About 33 million records belonging to Dun & Bradstreet have been leaked, placing a large portion of the US corporate population at risk.
According to independent researcher Troy Hunt, the database is about 52 gigabytes in size and contains just under 33.7 million unique email addresses and other contact information from employees of thousands of large enterprises and government entities.
While details are unfolding, the leak is thought to be from a database D&B acquired from NetProspex in 2015. The file is a “list rental” file that D&B offers marketers for use for their own email campaigns. It’s believed that one of these marketing firms is the source of the leak—itself having been compromised in some way.
"We've carefully evaluated the information that was shared with us and it is of a type and in a format that we deliver to customers every day,” D&B said in a media statement.
“Dun & Bradstreet maintains that neither they or NetProspex suffered a breach or caused the leak,” said Stephen Boyer, co-founder and CTO of third-party risk management and security ratings firm BitSight. “If true and the leak stemmed from one of their customers, which represents a new dimension of third-party risk. While customers don't have ongoing relationships in the way that vendors and suppliers do, they still can pose risk when licensing and buying data in bulk.”
As originally reported by ZDNet, Hunt said in a blog post that he was able to determine that the most records in the database come from the US Department of Defense, with other government and large enterprises following:
- DoD: 101,013
- United States Postal Service : 88,153
- AT&T Inc. : 67382
- Wal-Mart Stores, Inc. : 55,421
- CVS Health Corporation : 40,739
- The Ohio State University : 38,705
- Citigroup Inc. : 35,292
- Wells Fargo Bank, National Association : 34,928
- Kaiser Foundation Hospitals : 34,805
- International Business Machines Corporation : 33,412
The worrisome part is the deep bench of information that the records contain. For Wells Fargo, for example, the information is for the C-suite and 45 vice presidents, senior vice presidents, assistant vice presidents and executive vice presidents, all with names and email addresses alongside job titles.

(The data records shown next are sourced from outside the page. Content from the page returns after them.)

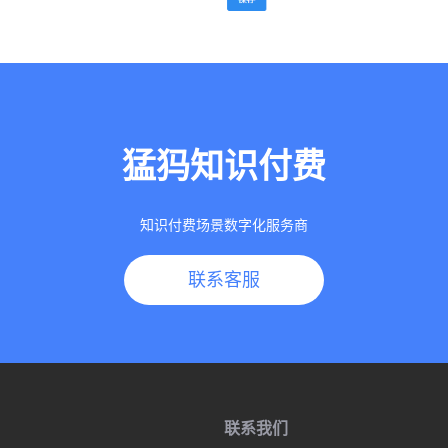
猛犸知识付费
知识付费场景数字化服务商
联系客服
联系我们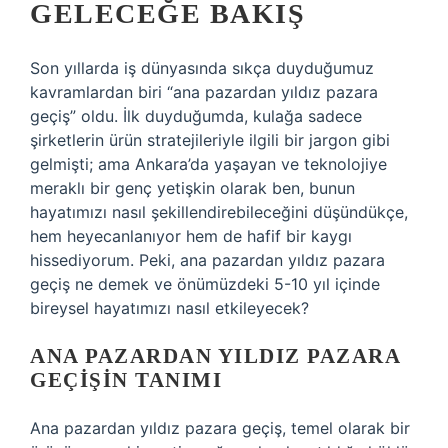
GELECEĞE BAKIŞ
Son yıllarda iş dünyasında sıkça duyduğumuz
kavramlardan biri “ana pazardan yıldız pazara
geçiş” oldu. İlk duyduğumda, kulağa sadece
şirketlerin ürün stratejileriyle ilgili bir jargon gibi
gelmişti; ama Ankara’da yaşayan ve teknolojiye
meraklı bir genç yetişkin olarak ben, bunun
hayatımızı nasıl şekillendirebileceğini düşündükçe,
hem heyecanlanıyor hem de hafif bir kaygı
hissediyorum. Peki, ana pazardan yıldız pazara
geçiş ne demek ve önümüzdeki 5-10 yıl içinde
bireysel hayatımızı nasıl etkileyecek?
ANA PAZARDAN YILDIZ PAZARA
GEÇIŞIN TANIMI
Ana pazardan yıldız pazara geçiş, temel olarak bir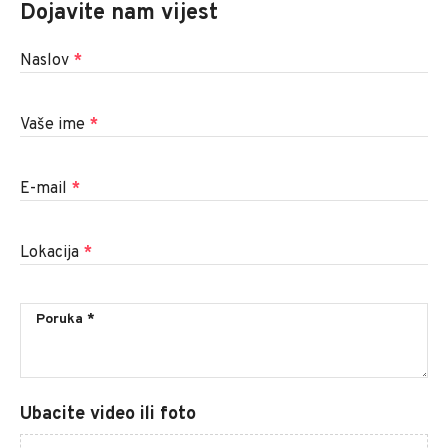
Dojavite nam vijest
Naslov
*
Vaše ime
*
E-mail
*
Lokacija
*
Ubacite video ili foto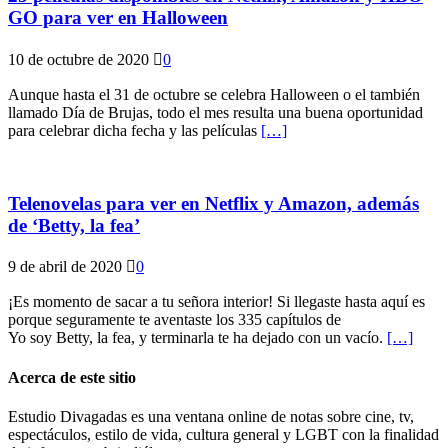
GO para ver en Halloween
10 de octubre de 2020
0
Aunque hasta el 31 de octubre se celebra Halloween o el también
llamado Día de Brujas, todo el mes resulta una buena oportunidad
para celebrar dicha fecha y las películas
[…]
Telenovelas para ver en Netflix y Amazon, además
de ‘Betty, la fea’
9 de abril de 2020
0
¡Es momento de sacar a tu señora interior! Si llegaste hasta aquí es
porque seguramente te aventaste los 335 capítulos de
Yo soy Betty, la fea, y terminarla te ha dejado con un vacío.
[…]
Acerca de este sitio
Estudio Divagadas es una ventana online de notas sobre cine, tv,
espectáculos, estilo de vida, cultura general y LGBT con la finalidad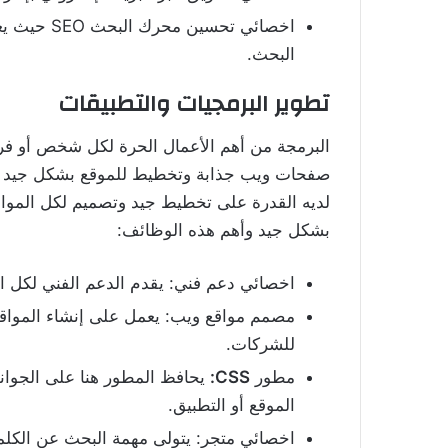
اخصائي تحس
البحث.
تطوير البرمجيات والتطبيقات
البرمجة من أهم الأعمال الحرة لكل شخص أو فرد
صفحات ويب جذابة وتخطيط للموقع بشكل جيد للإ
لديه القدرة على تخطيط جيد وتصميم لكل المواقع
بشكل جيد وأهم هذه الوظائف:
اخصائي دعم فني: يقدم الدعم الفني لكل ا
مصمم مواقع ويب: يعمل على إنشاء المواقع
للشركات.
مطور
CSS:
يحافظ المطور هنا على الجوان
الموقع أو التطبيق.
اخصائي متجر: يتولى مهمة البحث عن الكلم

"The market for stolen personal identifiable information continues to be lucrative for attackers to steal and sell data,” said Lee Weiner, chief product officer at Rapid7, via email. “Individuals affected by this breach should continue to be vigilant for piggy-back attacks that can ensue from attackers using this information to engage in phishing tactics with this information to steal passwords and gain access to accounts."
Those follow-on threats can include business email compromise (BEC).
“This leak allows cyber-criminals to carry out whaling attacks for large enterprises,” said Boyer. “Some organizations have over 100,000 employee records compromised in this breach and may witness an uptake in targeted phishing attacks and fraud schemes.”
Hunt noted that the leak is an example of an endemic problem in data management and society.
“We've lost control of our personal data and…we often do not have any way of feeding back to companies what data we’d rather not share,” he noted. “Particularly when D&B believe they're operating legally by selling this information, what chance do we have—either as individuals or corporations—of regaining control of data like this? Next to zero and about the only thing you can do right now is assess whether you've been exposed.”